• Source material

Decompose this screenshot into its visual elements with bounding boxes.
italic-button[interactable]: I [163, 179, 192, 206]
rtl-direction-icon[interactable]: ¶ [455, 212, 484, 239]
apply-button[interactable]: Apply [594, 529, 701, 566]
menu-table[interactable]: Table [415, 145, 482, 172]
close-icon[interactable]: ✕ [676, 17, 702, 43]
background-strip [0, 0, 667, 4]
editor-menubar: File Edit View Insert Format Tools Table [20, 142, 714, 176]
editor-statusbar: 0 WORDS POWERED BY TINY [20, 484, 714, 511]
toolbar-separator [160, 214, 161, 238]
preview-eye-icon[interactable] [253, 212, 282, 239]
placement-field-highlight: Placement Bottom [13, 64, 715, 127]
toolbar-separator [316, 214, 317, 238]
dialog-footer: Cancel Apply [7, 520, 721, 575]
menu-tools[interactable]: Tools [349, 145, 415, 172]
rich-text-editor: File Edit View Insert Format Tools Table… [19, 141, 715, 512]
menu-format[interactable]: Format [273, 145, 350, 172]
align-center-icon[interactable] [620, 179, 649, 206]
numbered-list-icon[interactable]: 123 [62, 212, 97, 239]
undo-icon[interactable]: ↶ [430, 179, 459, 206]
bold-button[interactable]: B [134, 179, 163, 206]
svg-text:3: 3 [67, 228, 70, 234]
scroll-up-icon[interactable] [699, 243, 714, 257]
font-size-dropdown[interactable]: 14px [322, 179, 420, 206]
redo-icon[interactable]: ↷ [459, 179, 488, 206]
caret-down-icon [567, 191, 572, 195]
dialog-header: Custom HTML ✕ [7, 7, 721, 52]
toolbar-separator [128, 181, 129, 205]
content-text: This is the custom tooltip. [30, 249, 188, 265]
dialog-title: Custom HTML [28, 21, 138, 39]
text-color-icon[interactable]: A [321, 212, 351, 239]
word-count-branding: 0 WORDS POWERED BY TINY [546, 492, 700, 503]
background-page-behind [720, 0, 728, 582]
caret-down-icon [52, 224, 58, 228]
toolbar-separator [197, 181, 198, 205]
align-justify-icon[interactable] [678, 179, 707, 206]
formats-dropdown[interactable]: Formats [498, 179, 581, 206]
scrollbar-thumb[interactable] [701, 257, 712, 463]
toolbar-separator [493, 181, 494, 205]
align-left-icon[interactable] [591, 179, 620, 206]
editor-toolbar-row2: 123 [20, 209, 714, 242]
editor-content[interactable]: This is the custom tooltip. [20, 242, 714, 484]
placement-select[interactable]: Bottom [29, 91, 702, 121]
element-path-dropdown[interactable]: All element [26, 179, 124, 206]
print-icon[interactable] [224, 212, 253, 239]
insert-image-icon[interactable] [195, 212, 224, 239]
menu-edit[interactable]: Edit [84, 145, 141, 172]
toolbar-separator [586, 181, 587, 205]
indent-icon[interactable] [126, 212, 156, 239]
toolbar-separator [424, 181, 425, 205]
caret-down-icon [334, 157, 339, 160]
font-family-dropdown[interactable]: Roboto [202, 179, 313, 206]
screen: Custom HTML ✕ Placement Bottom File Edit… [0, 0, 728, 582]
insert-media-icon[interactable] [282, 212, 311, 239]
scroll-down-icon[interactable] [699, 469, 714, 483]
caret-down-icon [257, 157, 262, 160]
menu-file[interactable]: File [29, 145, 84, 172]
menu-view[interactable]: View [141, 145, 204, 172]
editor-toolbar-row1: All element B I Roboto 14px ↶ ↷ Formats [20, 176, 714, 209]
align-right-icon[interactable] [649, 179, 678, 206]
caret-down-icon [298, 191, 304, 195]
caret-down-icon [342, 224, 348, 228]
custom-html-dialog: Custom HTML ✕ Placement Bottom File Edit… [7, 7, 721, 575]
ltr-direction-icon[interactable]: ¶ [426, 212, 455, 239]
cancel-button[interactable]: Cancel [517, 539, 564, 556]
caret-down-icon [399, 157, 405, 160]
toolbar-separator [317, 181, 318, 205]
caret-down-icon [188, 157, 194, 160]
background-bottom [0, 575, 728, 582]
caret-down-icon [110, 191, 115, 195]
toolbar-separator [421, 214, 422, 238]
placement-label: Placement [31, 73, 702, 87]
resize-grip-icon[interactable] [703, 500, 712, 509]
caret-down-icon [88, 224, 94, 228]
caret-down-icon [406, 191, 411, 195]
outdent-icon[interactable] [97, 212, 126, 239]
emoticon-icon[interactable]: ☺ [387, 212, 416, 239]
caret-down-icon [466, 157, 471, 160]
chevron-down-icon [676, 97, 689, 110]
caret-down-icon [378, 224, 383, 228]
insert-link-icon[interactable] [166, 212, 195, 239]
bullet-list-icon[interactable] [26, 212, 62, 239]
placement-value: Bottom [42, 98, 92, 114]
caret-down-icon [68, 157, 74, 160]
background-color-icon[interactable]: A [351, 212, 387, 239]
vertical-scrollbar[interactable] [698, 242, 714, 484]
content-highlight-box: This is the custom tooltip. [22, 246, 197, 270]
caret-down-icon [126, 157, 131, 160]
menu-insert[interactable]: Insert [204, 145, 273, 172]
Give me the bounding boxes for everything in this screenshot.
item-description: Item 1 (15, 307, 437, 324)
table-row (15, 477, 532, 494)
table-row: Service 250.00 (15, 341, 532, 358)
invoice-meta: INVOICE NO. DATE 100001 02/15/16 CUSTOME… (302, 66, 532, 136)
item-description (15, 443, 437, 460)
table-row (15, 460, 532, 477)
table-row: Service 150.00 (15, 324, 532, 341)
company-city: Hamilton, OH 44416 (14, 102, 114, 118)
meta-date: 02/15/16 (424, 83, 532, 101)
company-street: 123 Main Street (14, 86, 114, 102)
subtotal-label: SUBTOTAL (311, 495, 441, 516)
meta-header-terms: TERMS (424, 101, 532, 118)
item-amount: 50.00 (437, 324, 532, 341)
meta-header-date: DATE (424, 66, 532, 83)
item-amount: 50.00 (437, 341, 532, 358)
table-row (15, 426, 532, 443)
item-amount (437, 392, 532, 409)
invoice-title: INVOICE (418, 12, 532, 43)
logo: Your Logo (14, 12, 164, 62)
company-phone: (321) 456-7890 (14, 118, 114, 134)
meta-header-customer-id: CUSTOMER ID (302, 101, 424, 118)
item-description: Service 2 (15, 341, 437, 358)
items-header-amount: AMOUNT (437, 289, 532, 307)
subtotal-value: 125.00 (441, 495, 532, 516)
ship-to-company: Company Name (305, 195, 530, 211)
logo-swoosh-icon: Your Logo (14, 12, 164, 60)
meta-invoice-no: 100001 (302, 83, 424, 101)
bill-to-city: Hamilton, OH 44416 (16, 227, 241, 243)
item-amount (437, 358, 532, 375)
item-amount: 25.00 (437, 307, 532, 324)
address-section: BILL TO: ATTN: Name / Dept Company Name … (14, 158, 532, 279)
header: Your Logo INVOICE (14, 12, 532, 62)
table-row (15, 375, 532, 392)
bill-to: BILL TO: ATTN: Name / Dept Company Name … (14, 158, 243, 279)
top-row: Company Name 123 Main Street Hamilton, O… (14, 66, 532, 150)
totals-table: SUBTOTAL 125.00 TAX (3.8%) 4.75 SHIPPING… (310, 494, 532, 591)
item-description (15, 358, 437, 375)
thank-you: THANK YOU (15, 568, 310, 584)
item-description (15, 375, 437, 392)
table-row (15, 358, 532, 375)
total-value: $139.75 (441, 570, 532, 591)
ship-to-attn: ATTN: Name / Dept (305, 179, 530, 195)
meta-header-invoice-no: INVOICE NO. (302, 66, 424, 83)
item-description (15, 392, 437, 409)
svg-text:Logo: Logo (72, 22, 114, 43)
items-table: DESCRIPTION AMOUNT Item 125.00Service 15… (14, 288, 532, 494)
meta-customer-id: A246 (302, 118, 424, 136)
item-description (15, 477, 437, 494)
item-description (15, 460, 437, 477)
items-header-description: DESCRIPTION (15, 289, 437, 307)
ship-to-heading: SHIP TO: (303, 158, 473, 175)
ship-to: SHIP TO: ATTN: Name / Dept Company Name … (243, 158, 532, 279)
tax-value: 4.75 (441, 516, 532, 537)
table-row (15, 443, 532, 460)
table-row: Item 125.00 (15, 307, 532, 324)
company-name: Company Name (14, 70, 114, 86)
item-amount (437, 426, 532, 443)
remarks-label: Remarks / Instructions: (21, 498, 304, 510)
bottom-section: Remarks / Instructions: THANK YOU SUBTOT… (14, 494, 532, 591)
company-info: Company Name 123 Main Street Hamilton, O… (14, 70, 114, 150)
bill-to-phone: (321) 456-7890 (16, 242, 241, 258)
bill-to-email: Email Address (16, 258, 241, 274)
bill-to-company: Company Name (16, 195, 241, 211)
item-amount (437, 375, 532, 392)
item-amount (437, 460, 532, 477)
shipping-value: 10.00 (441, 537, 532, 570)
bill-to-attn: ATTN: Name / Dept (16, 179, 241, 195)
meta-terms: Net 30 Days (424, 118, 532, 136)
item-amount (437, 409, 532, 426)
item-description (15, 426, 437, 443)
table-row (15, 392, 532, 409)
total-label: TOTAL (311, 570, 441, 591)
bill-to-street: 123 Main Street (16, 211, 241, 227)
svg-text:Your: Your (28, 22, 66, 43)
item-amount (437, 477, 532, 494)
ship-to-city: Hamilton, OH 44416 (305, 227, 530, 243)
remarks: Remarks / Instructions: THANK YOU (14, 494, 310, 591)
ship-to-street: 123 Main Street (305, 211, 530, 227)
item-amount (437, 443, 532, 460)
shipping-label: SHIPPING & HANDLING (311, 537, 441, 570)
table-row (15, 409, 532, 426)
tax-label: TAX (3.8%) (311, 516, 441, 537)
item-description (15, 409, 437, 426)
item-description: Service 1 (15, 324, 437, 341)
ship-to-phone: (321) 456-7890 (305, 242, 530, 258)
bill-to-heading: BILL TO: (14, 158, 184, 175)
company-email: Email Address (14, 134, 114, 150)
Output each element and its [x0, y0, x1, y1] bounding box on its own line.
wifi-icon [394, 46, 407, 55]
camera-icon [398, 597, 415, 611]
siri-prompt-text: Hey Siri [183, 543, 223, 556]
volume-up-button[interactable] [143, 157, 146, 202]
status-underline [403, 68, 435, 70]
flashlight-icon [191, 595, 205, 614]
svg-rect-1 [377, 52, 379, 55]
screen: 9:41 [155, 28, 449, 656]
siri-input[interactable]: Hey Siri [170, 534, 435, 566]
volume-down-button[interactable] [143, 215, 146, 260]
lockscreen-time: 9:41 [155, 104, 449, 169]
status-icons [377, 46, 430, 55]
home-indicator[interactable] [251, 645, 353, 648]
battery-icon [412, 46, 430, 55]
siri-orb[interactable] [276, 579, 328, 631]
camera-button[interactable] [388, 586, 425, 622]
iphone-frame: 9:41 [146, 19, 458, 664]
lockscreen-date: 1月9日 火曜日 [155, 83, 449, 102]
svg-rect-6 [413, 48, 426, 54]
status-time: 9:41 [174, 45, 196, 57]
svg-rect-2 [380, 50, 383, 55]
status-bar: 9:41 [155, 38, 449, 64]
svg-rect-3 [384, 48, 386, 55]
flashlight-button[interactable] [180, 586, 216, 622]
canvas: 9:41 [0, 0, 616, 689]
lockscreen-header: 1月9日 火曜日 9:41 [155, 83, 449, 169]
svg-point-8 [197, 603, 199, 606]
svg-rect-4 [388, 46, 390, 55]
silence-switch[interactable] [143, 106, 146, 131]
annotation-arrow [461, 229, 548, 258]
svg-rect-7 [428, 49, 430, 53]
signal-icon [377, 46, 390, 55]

• Work to be completed
Working from the listing above, pick out every line that has "section" and copy it.

• Task output
address-section: BILL TO: ATTN: Name / Dept Company Name … (14, 158, 532, 279)
bottom-section: Remarks / Instructions: THANK YOU SUBTOT… (14, 494, 532, 591)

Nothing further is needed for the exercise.